Grant Ferguson, Ph.D.,
University of Saskatchewan
Biography:
Grant Ferguson is a professor of hydrogeology in the Department of Civil, Geological and Environmental Engineering at the University of Saskatchewan. He also holds a joint appointment in the School of Environment and Sustainability at the University of Saskatchewan and is an adjunct professor at the University of Arizona and University of Waterloo. Ferguson holds a B.Sc. from the University of Waterloo and a Ph.D. from the University of Manitoba. His research focuses on the hydrogeology of deep groundwater systems, paleohydrogeology, the hydrogeology of the Canadian Prairies and sustainable development of groundwater resources. Ferguson is currently vice president, North America for the International Association of Hydrogeologists and has served as President of their Canadian National Chapter. He is also an associate editor for the journal Groundwater.
Lecture 1 – Deep Groundwater and Deep Time
The volume of continental groundwater is enormous, rivalling the amount found in ice sheets. Fluxes from groundwater to surface water are responsible for generating a substantial portion of streamflow globally but these fluxes are dominated by relatively shallow groundwaters (<500 m deep) and have short residence times. Deeper groundwaters are responsible for generating only a small amount of streamflow and a disproportionate amount of depletion of storage relative to streamflow capture tends to occur when they are pumped. The relative isolation of deeper groundwater systems has made these environments a target for carbon sequestration, disposal of produced waters from the oil and gas industry and nuclear waste isolation. However, despite the small fluxes of water between deep groundwater and the rest of the hydrologic cycle, geochemical fluxes can be substantial due to the elevated concentrations of many elements in deep groundwater. Deep groundwaters also contain microbial ecosystems that make up a considerable amount of the Earth’s biomass. Studying these systems is challenging not only due to the fewer windows into deeper subsurface but also because of the different processes and time scales that should be considered. While topography-driven flow still dominates many deep groundwater systems, variations in fluid density and various geological processes can drive fluid flow. Boundary conditions need to consider shifts in climate and geologic forcings over long time periods and, in some cases, changes in the flow system geometry, notably due to burial and denudation. Improving our understanding of this frontier of hydrology will require new approaches, new tools and collaboration with other disciplines in the geosciences and beyond.
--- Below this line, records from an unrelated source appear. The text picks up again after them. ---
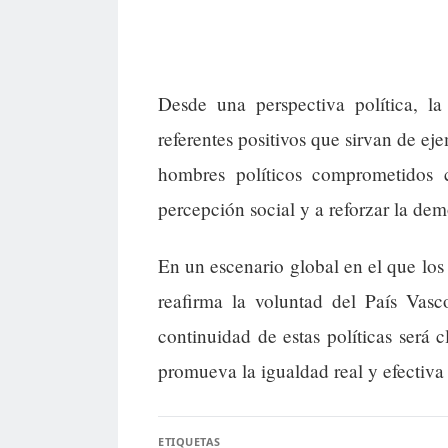
Desde una perspectiva política, la
referentes positivos que sirvan de ej
hombres políticos comprometidos 
percepción social y a reforzar la de
En un escenario global en el que los 
reafirma la voluntad del País Vas
continuidad de estas políticas será
promueva la igualdad real y efectiva
ETIQUETAS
Lecture 2 – Living Fossils: Ancient Groundwaters in the Anthropocene
The bulk of groundwater on Earth is fossil, having been recharged more than 12,000 years ago. Past definitions classified these waters as nonrenewable because the aquifer systems containing them are not replenished on human timescales. Scrutiny of this definition suggests that it is overly simplistic and may result in preventing access to groundwater to improve water security in some cases or while failing to prevent excessive depletion in others. In many aquifers, groundwater residence times are long because of their large storage volumes; there is no reason to believe that using groundwater from large aquifers is less sustainable than using groundwater from smaller aquifers if recharge rates have not varied appreciably over time. In cases where past climates were much wetter, there has been concern that groundwater will not be replenished under current conditions. Examination of groundwater age distributions suggests that this situation is relatively uncommon. Substantial groundwater storage anomalies are unlikely to persist in areas containing fossil groundwater due to the differences between the rates of transport and hydraulic diffusion, except in very large regional aquifers. This difference in behaviour between storage and transport has been confirmed by recent studies using stable isotopes of noble gases to reconstruct past water table depths. Changes in storage associated with past climates appear to be smaller than those associated with anthropogenic depletion of groundwater, including cases where modern and fossil groundwaters have been extracted. The long response times of many groundwater systems allow them to mediate water and solute fluxes within the Earth system over long time periods. Their lack of sensitivity to current climate changes will make them a strategic resource, if used at appropriate rates.